── Source information
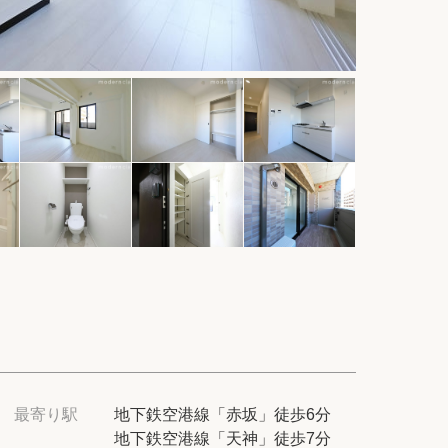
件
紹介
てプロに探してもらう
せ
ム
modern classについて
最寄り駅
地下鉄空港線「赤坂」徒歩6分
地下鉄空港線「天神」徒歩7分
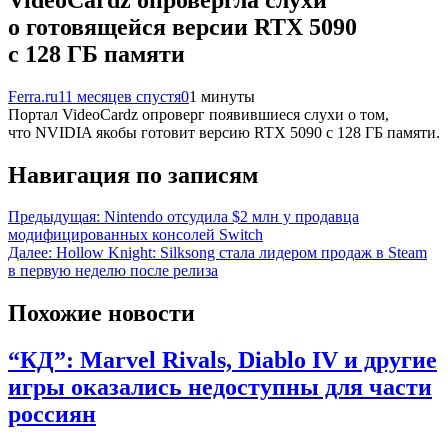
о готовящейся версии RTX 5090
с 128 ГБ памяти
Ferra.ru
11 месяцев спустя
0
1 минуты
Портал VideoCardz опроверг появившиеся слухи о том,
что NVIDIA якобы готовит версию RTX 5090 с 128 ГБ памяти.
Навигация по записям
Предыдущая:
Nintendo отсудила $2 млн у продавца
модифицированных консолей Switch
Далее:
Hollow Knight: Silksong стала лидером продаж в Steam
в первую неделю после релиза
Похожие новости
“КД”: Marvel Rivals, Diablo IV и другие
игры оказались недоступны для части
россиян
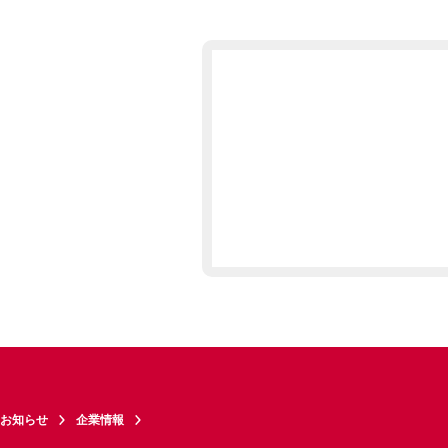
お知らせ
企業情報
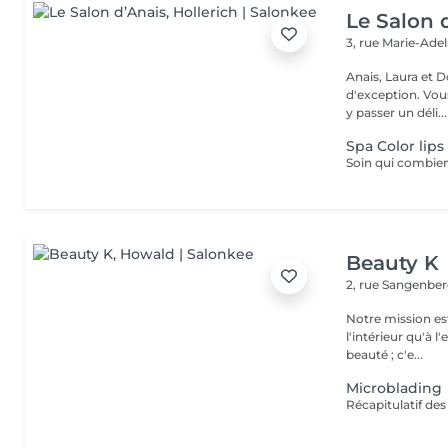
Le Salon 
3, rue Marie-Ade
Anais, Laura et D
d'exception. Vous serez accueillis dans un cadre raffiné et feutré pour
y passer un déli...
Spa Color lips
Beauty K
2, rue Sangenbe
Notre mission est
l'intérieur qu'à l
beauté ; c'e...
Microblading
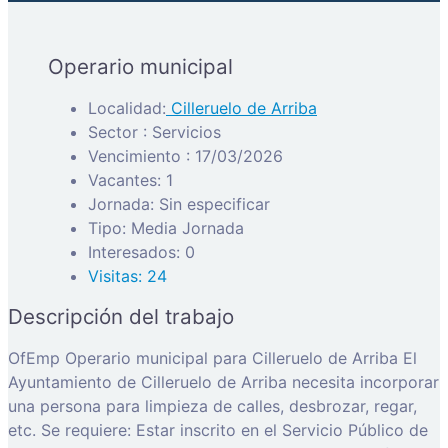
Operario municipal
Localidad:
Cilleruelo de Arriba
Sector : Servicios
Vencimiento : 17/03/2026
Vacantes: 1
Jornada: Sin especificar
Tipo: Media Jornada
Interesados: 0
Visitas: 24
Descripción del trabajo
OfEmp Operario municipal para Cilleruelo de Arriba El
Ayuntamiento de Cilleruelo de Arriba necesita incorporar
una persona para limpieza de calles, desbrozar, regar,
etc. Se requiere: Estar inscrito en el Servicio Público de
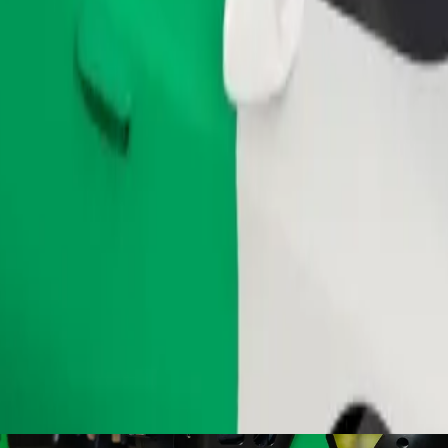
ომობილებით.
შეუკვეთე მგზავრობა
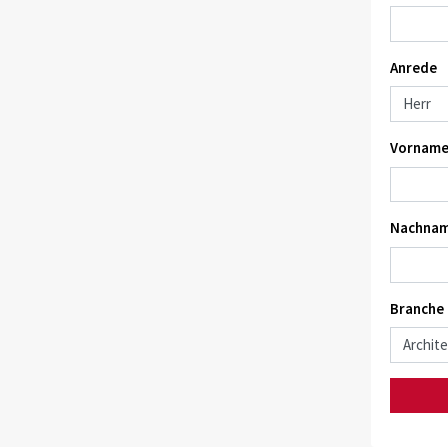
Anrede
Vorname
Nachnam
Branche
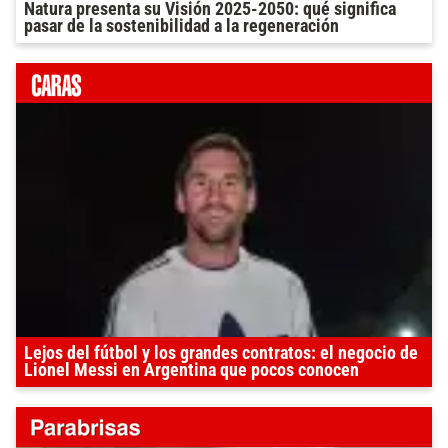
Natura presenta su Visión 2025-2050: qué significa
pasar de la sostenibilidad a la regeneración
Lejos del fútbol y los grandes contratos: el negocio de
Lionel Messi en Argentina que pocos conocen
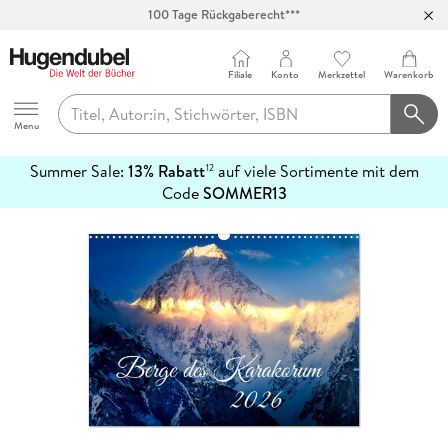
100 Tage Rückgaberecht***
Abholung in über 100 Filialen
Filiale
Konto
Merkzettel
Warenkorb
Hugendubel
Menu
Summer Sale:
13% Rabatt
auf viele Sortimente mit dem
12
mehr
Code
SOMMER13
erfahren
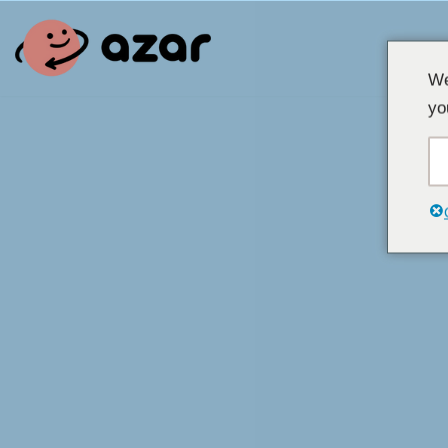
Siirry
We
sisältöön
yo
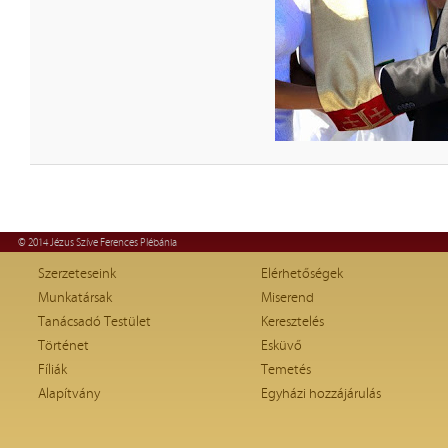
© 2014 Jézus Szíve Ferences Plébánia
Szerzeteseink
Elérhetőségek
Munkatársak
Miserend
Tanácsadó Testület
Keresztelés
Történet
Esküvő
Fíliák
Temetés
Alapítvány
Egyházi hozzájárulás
────
▶ [Exercise requirements]: Reprint the whole listing verbatim except for the pictures.

▶ [Task result]:
件
紹介
てプロに探してもらう
せ
ム
modern classについて
最寄り駅
地下鉄空港線「赤坂」徒歩6分
地下鉄空港線「天神」徒歩7分
о готовящейся версии RTX 5090
с 128 ГБ памяти
Ferra.ru
11 месяцев спустя
0
1 минуты
Портал VideoCardz опроверг появившиеся слухи о том,
что NVIDIA якобы готовит версию RTX 5090 с 128 ГБ памяти.
Навигация по записям
Предыдущая:
Nintendo отсудила $2 млн у продавца
модифицированных консолей Switch
Далее:
Hollow Knight: Silksong стала лидером продаж в Steam
в первую неделю после релиза
Похожие новости
“КД”: Marvel Rivals, Diablo IV и другие
игры оказались недоступны для части
россиян
お知らせ
企業情報
Le Salon 
3, rue Marie-Ade
Anais, Laura et D
d'exception. Vous serez accueillis dans un cadre raffiné et feutré pour
y passer un déli...
Spa Color lips
Beauty K
2, rue Sangenbe
Notre mission est
l'intérieur qu'à l
beauté ; c'e...
Microblading
Operario municipal
Localidad:
Cilleruelo de Arriba
Sector : Servicios
Vencimiento : 17/03/2026
Vacantes: 1
Jornada: Sin especificar
Tipo: Media Jornada
Interesados: 0
Visitas: 24
Descripción del trabajo
OfEmp Operario municipal para Cilleruelo de Arriba El
Ayuntamiento de Cilleruelo de Arriba necesita incorporar
una persona para limpieza de calles, desbrozar, regar,
etc. Se requiere: Estar inscrito en el Servicio Público de
ომობილებით.
შეუკვეთე მგზავრობა
Anrede
Vorname
Nachnam
Branche
Natura presenta su Visión 2025-2050: qué significa
pasar de la sostenibilidad a la regeneración
Lejos del fútbol y los grandes contratos: el negocio de
Lionel Messi en Argentina que pocos conocen
100 Tage Rückgaberecht***
Abholung in über 100 Filialen
Filiale
Konto
Merkzettel
Warenkorb
Hugendubel
Menu
Summer Sale:
13% Rabatt
auf viele Sortimente mit dem
12
mehr
Code
SOMMER13
erfahren
Siirry
We
sisältöön
yo
© 2014 Jézus Szíve Ferences Plébánia
Szerzeteseink
Elérhetőségek
Munkatársak
Miserend
Tanácsadó Testület
Keresztelés
Történet
Esküvő
Fíliák
Temetés
Alapítvány
Egyházi hozzájárulás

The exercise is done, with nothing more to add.